References and masking
When the sequences are selected, click Next, and you will see the dialog shown in figure 31.2.
Figure 31.2: Specifying the reference sequences and masking.
At the top, select one or more reference sequences by clicking the
Browse (
) button. You can
select either single sequences, a list of sequences or a sequence
track as reference.
Note the following constraints:
- single reference sequences longer than 2gb (
bases) are not supported.
- a maximum of 120 input items (sequence lists or sequence elements) can be used as input to a single read mapping run.
Reference masking
The next part of the dialog lets you mask the reference. Masking means that selected regions of the reference are ignored during read mapping. Reads will not be mapped to these regions, but the full reference is still included in the output.
Masking can be useful when reads are expected to originate only from specific regions, for example when working with targeted sequencing data. However, masking should be used with care. If reads originate outside the selected regions, they may be mapped to less suitable locations, which can affect downstream analyses such as variant detection.

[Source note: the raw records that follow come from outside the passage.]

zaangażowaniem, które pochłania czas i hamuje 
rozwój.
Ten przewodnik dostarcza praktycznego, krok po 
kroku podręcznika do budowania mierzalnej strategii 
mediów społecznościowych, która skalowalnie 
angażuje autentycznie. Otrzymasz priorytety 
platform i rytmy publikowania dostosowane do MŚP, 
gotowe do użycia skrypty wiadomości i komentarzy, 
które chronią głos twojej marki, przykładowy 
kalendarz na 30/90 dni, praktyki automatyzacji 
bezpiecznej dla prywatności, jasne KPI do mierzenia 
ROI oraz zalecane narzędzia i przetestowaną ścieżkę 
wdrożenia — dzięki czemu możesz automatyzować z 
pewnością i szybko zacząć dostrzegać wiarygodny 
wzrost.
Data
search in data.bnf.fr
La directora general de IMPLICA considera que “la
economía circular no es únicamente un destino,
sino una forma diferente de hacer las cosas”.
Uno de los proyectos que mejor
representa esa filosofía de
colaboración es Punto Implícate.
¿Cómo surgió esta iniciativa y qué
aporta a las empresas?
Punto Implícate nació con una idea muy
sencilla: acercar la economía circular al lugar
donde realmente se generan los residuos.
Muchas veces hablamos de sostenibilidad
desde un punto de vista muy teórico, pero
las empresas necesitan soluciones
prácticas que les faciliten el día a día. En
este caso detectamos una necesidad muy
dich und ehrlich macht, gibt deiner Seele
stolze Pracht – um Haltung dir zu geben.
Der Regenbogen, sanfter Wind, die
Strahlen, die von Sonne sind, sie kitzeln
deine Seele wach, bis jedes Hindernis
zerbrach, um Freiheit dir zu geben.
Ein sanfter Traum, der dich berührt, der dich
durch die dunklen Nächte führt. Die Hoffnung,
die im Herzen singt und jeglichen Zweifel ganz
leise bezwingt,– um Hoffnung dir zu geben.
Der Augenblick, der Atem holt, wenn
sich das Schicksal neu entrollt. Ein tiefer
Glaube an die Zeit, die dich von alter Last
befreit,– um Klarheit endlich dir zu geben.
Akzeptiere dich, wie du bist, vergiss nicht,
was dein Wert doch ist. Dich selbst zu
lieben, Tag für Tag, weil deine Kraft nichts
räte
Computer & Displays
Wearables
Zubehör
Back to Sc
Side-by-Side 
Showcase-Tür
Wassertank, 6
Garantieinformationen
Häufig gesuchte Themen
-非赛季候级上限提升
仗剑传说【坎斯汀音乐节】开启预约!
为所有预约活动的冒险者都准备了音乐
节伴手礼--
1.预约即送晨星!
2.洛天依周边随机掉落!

Masking large numbers of regions, such as repetitive sequences, is generally not recommended. Repeats are handled automatically during mapping, and masking them may reduce performance and lead to incorrect read placement.
To mask a reference using regions defined in a masking track, choose:
- Include annotated only to map reads only to those regions.
- Exclude annotated to ignore those regions.
If your regions are stored as sequence annotations, they can be converted to a track.